• [Aim of the exercise]:
Print the data that follows word for word, leaving out any picture.

━━━━━━━━

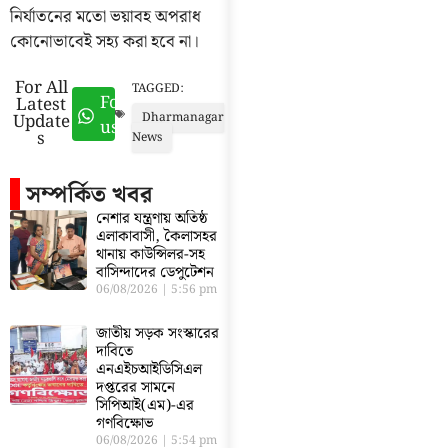
নির্যাতনের মতো ভয়াবহ অপরাধ
কোনোভাবেই সহ্য করা হবে না।
For All
TAGGED:
Follow
Latest
Update
Dharmanagar
us
s
News
সম্পর্কিত খবর
নেশার যন্ত্রণায় অতিষ্ঠ
এলাকাবাসী, কৈলাসহর
থানায় কাউন্সিলর-সহ
বাসিন্দাদের ডেপুটেশন
06/08/2026
5:56 pm
জাতীয় সড়ক সংস্কারের
দাবিতে
এনএইচআইডিসিএল
দপ্তরের সামনে
সিপিআই(এম)-এর
গণবিক্ষোভ
06/08/2026
5:54 pm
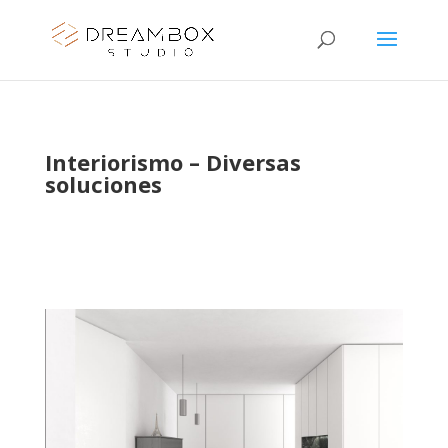
Interiorismo – Diversas
soluciones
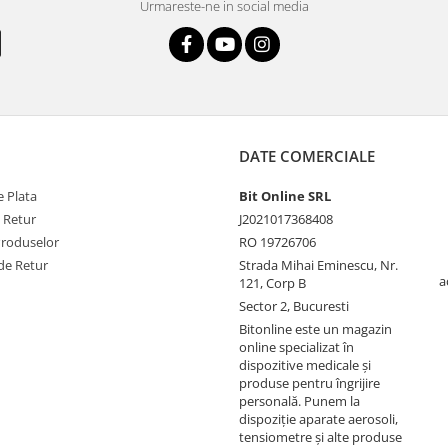
Urmareste-ne in social media
DATE COMERCIALE
 Plata
Bit Online SRL
e Retur
J2021017368408
Produselor
RO 19726706
de Retur
Strada Mihai Eminescu, Nr.
a
121, Corp B
Sector 2, Bucuresti
Bitonline este un magazin
online specializat în
dispozitive medicale și
produse pentru îngrijire
personală. Punem la
dispoziție aparate aerosoli,
tensiometre și alte produse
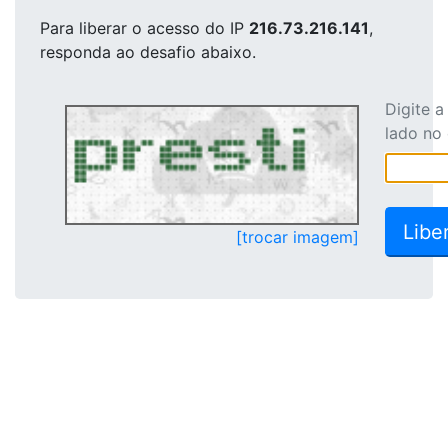
Para liberar o acesso
do IP
216.73.216.141
,
responda ao desafio abaixo.
Digite 
lado no
[trocar imagem]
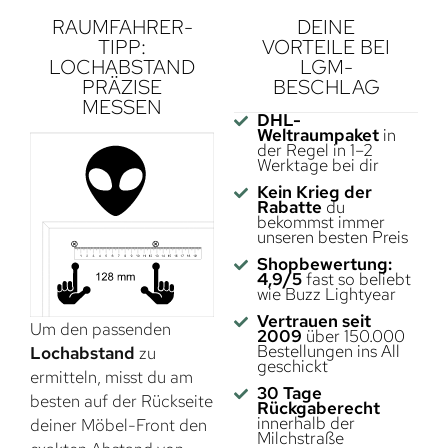
RAUMFAHRER-
DEINE
TIPP:
VORTEILE BEI
LOCHABSTAND
LGM-
PRÄZISE
BESCHLAG
MESSEN
DHL-
Weltraumpaket
in
der Regel in 1–2
Werktage bei dir
Kein Krieg der
Rabatte
du
bekommst immer
unseren besten Preis
Shopbewertung:
4,9/5
fast so beliebt
wie Buzz Lightyear
Vertrauen seit
Um den passenden
2009
über 150.000
Bestellungen ins All
Lochabstand
zu
geschickt
ermitteln, misst du am
30 Tage
besten auf der Rückseite
Rückgaberecht
innerhalb der
deiner Möbel-Front den
Milchstraße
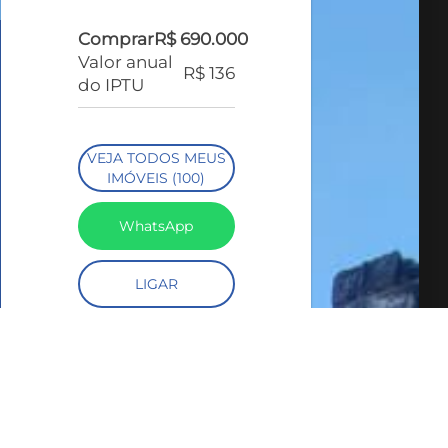
Comprar
R$ 690.000
Valor anual
R$ 136
do IPTU
VEJA TODOS MEUS
IMÓVEIS (100)
WhatsApp
LIGAR
FALE COM O
CORRETOR
AGENDAR UMA
VISITA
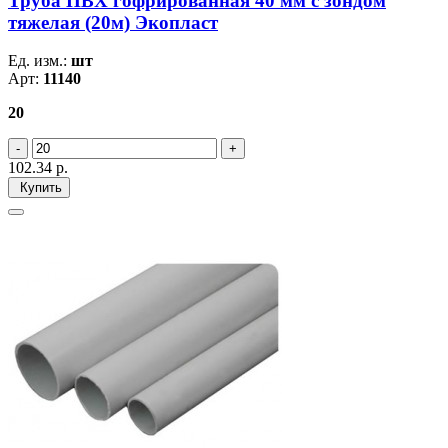
Труба ПВХ гофрированная 40 мм c зондом
тяжелая (20м) Экопласт
Ед. изм.:
шт
Арт:
11140
20
102.34
р.
Купить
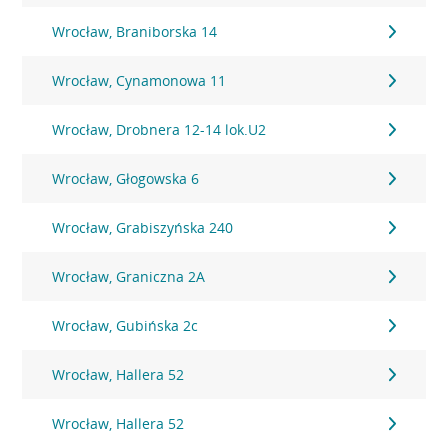
Wrocław, Braniborska 14
Wrocław, Cynamonowa 11
Wrocław, Drobnera 12-14 lok.U2
Wrocław, Głogowska 6
Wrocław, Grabiszyńska 240
Wrocław, Graniczna 2A
Wrocław, Gubińska 2c
Wrocław, Hallera 52
Wrocław, Hallera 52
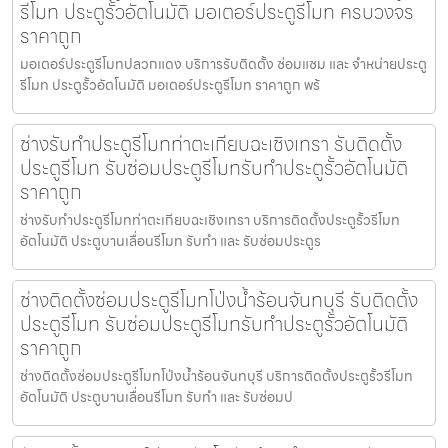
รีโมท ประตูรั้วอัตโนมัติ มอเตอร์ประตูรีโมท ครบวงจร
ราคาถูก
มอเตอร์ประตูรีโมทปลวกแดง บริการรับติดตั้ง ซ่อมแซม และ จำหน่ายประตู
รีโมท ประตูรั้วอัตโนมัติ มอเตอร์ประตูรีโมท ราคาถูก พร้
ช่างรับทำประตูรีโมทท่าตะเกียบฉะเชิงเทรา รับติดตั้ง
ประตูรีโมท รับซ่อมประตูรีโมทรับทำประตูรั้วอัตโนมัติ
ราคาถูก
ช่างรับทำประตูรีโมทท่าตะเกียบฉะเชิงเทรา บริการติดตั้งประตูรั้วรีโมท
อัตโนมัติ ประตูบานเลื่อนรีโมท รับทำ และ รับซ่อมประตูร
ช่างติดตั้งซ่อมประตูรีโมทโป่งน้ำร้อนจันทบุรี รับติดตั้ง
ประตูรีโมท รับซ่อมประตูรีโมทรับทำประตูรั้วอัตโนมัติ
ราคาถูก
ช่างติดตั้งซ่อมประตูรีโมทโป่งน้ำร้อนจันทบุรี บริการติดตั้งประตูรั้วรีโมท
อัตโนมัติ ประตูบานเลื่อนรีโมท รับทำ และ รับซ่อมป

━━━━━━━━

• [Exercise output]:
নির্যাতনের মতো ভয়াবহ অপরাধ
কোনোভাবেই সহ্য করা হবে না।
For All
TAGGED:
Follow
Latest
Update
Dharmanagar
us
s
News
সম্পর্কিত খবর
নেশার যন্ত্রণায় অতিষ্ঠ
এলাকাবাসী, কৈলাসহর
থানায় কাউন্সিলর-সহ
বাসিন্দাদের ডেপুটেশন
06/08/2026
5:56 pm
জাতীয় সড়ক সংস্কারের
দাবিতে
এনএইচআইডিসিএল
দপ্তরের সামনে
সিপিআই(এম)-এর
গণবিক্ষোভ
06/08/2026
5:54 pm
Interiorismo – Diversas
soluciones
Urmareste-ne in social media
DATE COMERCIALE
 Plata
Bit Online SRL
e Retur
J2021017368408
Produselor
RO 19726706
de Retur
Strada Mihai Eminescu, Nr.
a
121, Corp B
Sector 2, Bucuresti
Bitonline este un magazin
online specializat în
dispozitive medicale și
produse pentru îngrijire
personală. Punem la
dispoziție aparate aerosoli,
tensiometre și alte produse
Para liberar o acesso
do IP
216.73.216.141
,
responda ao desafio abaixo.
Digite 
lado no
[trocar imagem]
RAUMFAHRER-
DEINE
TIPP:
VORTEILE BEI
LOCHABSTAND
LGM-
PRÄZISE
BESCHLAG
MESSEN
DHL-
Weltraumpaket
in
der Regel in 1–2
Werktage bei dir
Kein Krieg der
Rabatte
du
bekommst immer
unseren besten Preis
Shopbewertung:
4,9/5
fast so beliebt
wie Buzz Lightyear
Vertrauen seit
Um den passenden
2009
über 150.000
Bestellungen ins All
Lochabstand
zu
geschickt
ermitteln, misst du am
30 Tage
besten auf der Rückseite
Rückgaberecht
innerhalb der
deiner Möbel-Front den
Milchstraße
Comprar
R$ 690.000
Valor anual
R$ 136
do IPTU
VEJA TODOS MEUS
IMÓVEIS (100)
WhatsApp
LIGAR
FALE COM O
CORRETOR
AGENDAR UMA
VISITA
Труба ПВХ гофрированная 40 мм c зондом
тяжелая (20м) Экопласт
Ед. изм.:
шт
Арт:
11140
20
102.34
р.
Купить
Wrocław, Braniborska 14
Wrocław, Cynamonowa 11
Wrocław, Drobnera 12-14 lok.U2
Wrocław, Głogowska 6
Wrocław, Grabiszyńska 240
Wrocław, Graniczna 2A
Wrocław, Gubińska 2c
Wrocław, Hallera 52
Wrocław, Hallera 52
รีโมท ประตูรั้วอัตโนมัติ มอเตอร์ประตูรีโมท ครบวงจร
ราคาถูก
มอเตอร์ประตูรีโมทปลวกแดง บริการรับติดตั้ง ซ่อมแซม และ จำหน่ายประตู
รีโมท ประตูรั้วอัตโนมัติ มอเตอร์ประตูรีโมท ราคาถูก พร้
ช่างรับทำประตูรีโมทท่าตะเกียบฉะเชิงเทรา รับติดตั้ง
ประตูรีโมท รับซ่อมประตูรีโมทรับทำประตูรั้วอัตโนมัติ
ราคาถูก
ช่างรับทำประตูรีโมทท่าตะเกียบฉะเชิงเทรา บริการติดตั้งประตูรั้วรีโมท
อัตโนมัติ ประตูบานเลื่อนรีโมท รับทำ และ รับซ่อมประตูร
ช่างติดตั้งซ่อมประตูรีโมทโป่งน้ำร้อนจันทบุรี รับติดตั้ง
ประตูรีโมท รับซ่อมประตูรีโมทรับทำประตูรั้วอัตโนมัติ
ราคาถูก
ช่างติดตั้งซ่อมประตูรีโมทโป่งน้ำร้อนจันทบุรี บริการติดตั้งประตูรั้วรีโมท
อัตโนมัติ ประตูบานเลื่อนรีโมท รับทำ และ รับซ่อมป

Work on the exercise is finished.